Creio que um dos episódios mais negros da história da GM é o episódio conhecido como “Grande escândalo americano dos bondes”, ou Conspiração dos Bondes da General Motors: aliada com outras companhias numa outra holding, a General Motor, Firestone Tires, Standart Oil, Phillips Petroleum e Mack se reuniram e compraram as empresas que operavam linhas de bondes (streetcars) na Califórnia, principalmente em Los Angeles e em São Francisco , substituindo estes veículos por ônibus. Este foi o primeiro passo para virtualmente desmontar o transporte coletivo na Califórnia e em outras grandes cidades americanas.

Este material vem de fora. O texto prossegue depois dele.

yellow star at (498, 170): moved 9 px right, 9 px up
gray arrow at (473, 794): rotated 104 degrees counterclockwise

Este episódio foi antecedido de uma grande discussão sobre cartéis, que resultou na proibição das companhias fornecedoras de energia elétrica em operar os sistemas de bondes elétricos: segundo a interpretação judicial, quem produzia energia não poderia operar bondes, o que levou a divisão das empresas que operavam os Streetcars em duas: um fornecedora de energia e a outra operadora de transporte. Acontece que estes veículos eram muito mais lucrativos quando a eletricidade era-lhes fornecida a preço de custo. Uma vez separados, tornava-se mais interessante vender energia para consumidores residenciais e industriais, que tinham menor poder de barganha e, por isso, pagavam mais caro pela eletricidade. Além disso, era um momento de grande expansão da rede elétrica pelas cidades, substituindo nas indústrias as máquinas a vapor por máquinas elétricas.

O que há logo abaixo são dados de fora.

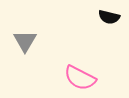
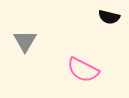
pink semicircle: moved 3 px right, 8 px up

Esta ação foi sucedida por um forte lobby da cadeia automotiva em prol da construção de rodovias interestatudais, freeways, inclusive em associação com empresas imobiliárias americanas e bancos, o que acabou por tornar os EUA a nação desenvolvida mais dependente de automóveis no mundo. Se dependesse apenas dos desejos da GM, as ferrovias americanas teriam conhecido o mesmo destino dos bondes, com impactos negativos inimagináveis sobre a produtividade americana.
A GM, por meio de uma agressiva política de compras, tornou-se o maior fabricante de automóveis em 1956, posto que manteve até 2008, quando foi ultrapassada pela Toyota. Ela, contudo, não galgou este posto através da eficiência e da técnica apenas, mas sobretudo através dos lobbies. Quando nos 1970 a GM acatou as reivindicações trabalhistas dos sindicatos de seus trabalhadores, ela esperava com isso conseguir barreiras protecionistas contra a entrada de veículos japoneses e alemães no mercado americano; e quando foi aprovado o CAFE, programa para redução no consumo de veículos leves, a GM, a Ford e a Chrysler pressionaram o governo a excluir desta política os veículos utilitários como picapes e SUV’s, segmento em que não havia concorrência a altura da GM, Ford e Chrysler, o que novamente influenciou os rumos do mercado de automóveis nos EUA, de forma que este se tornou o país com a maior venda de SUV’s em relação ao total de veículos no mundo.
A GM, portanto, não irá falir por conta da ação de terceiros, tampouco por causa de um único evento isolado; chega hoje à concordata por conta dos inúmeros erros que seus gestores cometeram ao longo de seus 101 anos de existência. E também mostra que o desejo de manipular, enganar e controlar os consumidores e os mercados é um feito cada vez mais arriscado, mesmo para o maior fabricante de automóveis do mundo. A falência/concordata e a necessária reestruturação da GM poderá ser um marco de uma nova era nos transportes e nas relações das grandes empresas com o mercado global. Que esta seja, portanto, uma lição duradoura para todos os empresários do mundo.